▸ YOUR OBJECTIVE:
Leave out the images and output the records word for word.

▸ RECORD SET:
*** Block opens ***

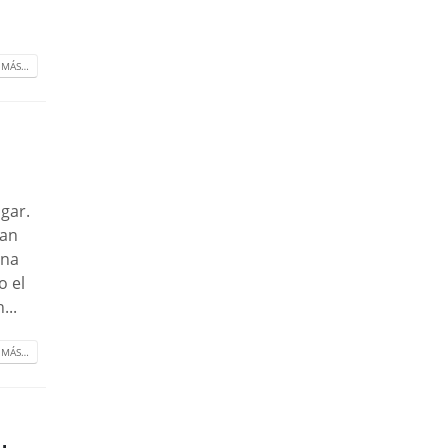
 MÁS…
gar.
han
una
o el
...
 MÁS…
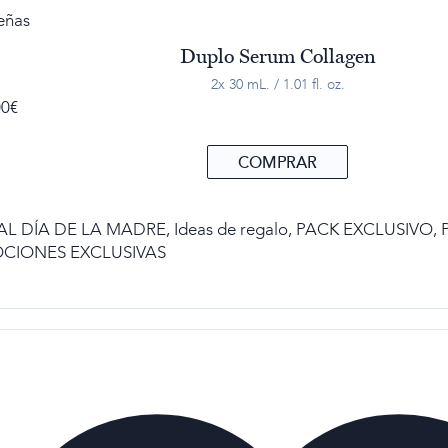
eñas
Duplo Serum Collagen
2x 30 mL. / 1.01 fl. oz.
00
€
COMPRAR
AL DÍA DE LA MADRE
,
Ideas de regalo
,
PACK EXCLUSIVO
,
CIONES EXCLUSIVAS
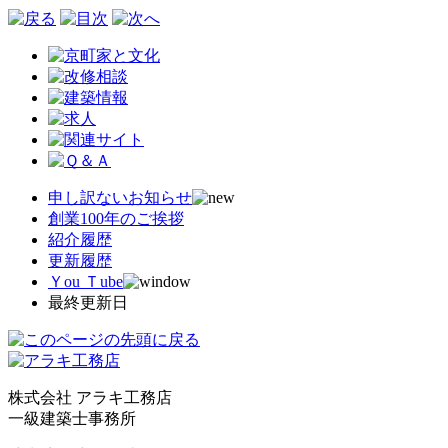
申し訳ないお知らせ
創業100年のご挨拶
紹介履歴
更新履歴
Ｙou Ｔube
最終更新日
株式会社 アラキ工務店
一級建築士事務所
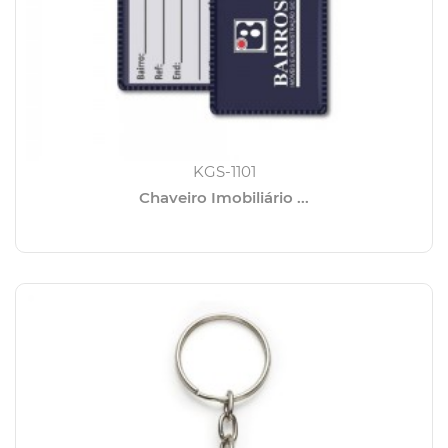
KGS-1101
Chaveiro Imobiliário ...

*** Block closes ***

▸ RESPONSE BELOW:
 MÁS…
gar.
han
una
o el
...
 MÁS…
eñas
Duplo Serum Collagen
2x 30 mL. / 1.01 fl. oz.
00
€
COMPRAR
AL DÍA DE LA MADRE
,
Ideas de regalo
,
PACK EXCLUSIVO
,
CIONES EXCLUSIVAS
申し訳ないお知らせ
創業100年のご挨拶
紹介履歴
更新履歴
Ｙou Ｔube
最終更新日
株式会社 アラキ工務店
一級建築士事務所
KGS-1101
Chaveiro Imobiliário ...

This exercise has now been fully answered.